Please keep to the lines below from the one with "Rhino JavaScript Engine in Azul Zulu 7" through the one with "OpenJDK Fixes and Enhancements", and restate them word for word, ends included.

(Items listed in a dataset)

● ● ●

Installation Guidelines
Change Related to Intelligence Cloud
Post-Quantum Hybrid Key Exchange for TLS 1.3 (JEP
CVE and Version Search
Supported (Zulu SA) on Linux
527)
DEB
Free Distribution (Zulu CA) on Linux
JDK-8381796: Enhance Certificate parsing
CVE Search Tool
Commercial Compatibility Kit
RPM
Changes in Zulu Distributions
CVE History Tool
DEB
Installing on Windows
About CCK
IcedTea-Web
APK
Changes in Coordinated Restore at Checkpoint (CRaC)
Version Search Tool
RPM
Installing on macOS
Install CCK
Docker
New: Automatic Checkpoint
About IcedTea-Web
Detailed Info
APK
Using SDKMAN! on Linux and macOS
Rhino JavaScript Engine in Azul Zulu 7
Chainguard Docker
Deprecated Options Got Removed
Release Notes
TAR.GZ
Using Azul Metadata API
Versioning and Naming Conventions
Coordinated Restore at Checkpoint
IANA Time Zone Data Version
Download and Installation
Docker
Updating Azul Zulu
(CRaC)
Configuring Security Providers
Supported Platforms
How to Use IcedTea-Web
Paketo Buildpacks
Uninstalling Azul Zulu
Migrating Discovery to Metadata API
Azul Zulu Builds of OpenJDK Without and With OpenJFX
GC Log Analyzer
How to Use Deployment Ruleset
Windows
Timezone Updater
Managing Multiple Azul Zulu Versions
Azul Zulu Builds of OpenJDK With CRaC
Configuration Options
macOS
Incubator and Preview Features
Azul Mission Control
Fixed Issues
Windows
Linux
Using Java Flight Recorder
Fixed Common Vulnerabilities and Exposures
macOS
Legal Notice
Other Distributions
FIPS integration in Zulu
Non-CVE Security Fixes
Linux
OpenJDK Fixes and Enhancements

● ● ●

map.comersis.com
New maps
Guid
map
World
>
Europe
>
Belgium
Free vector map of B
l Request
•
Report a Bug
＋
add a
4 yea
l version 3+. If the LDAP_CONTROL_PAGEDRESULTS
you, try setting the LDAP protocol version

● ● ●

## Task response
Rhino JavaScript Engine in Azul Zulu 7
Chainguard Docker
Deprecated Options Got Removed
Release Notes
TAR.GZ
Using Azul Metadata API
Versioning and Naming Conventions
Coordinated Restore at Checkpoint
IANA Time Zone Data Version
Download and Installation
Docker
Updating Azul Zulu
(CRaC)
Configuring Security Providers
Supported Platforms
How to Use IcedTea-Web
Paketo Buildpacks
Uninstalling Azul Zulu
Migrating Discovery to Metadata API
Azul Zulu Builds of OpenJDK Without and With OpenJFX
GC Log Analyzer
How to Use Deployment Ruleset
Windows
Timezone Updater
Managing Multiple Azul Zulu Versions
Azul Zulu Builds of OpenJDK With CRaC
Configuration Options
macOS
Incubator and Preview Features
Azul Mission Control
Fixed Issues
Windows
Linux
Using Java Flight Recorder
Fixed Common Vulnerabilities and Exposures
macOS
Legal Notice
Other Distributions
FIPS integration in Zulu
Non-CVE Security Fixes
Linux
OpenJDK Fixes and Enhancements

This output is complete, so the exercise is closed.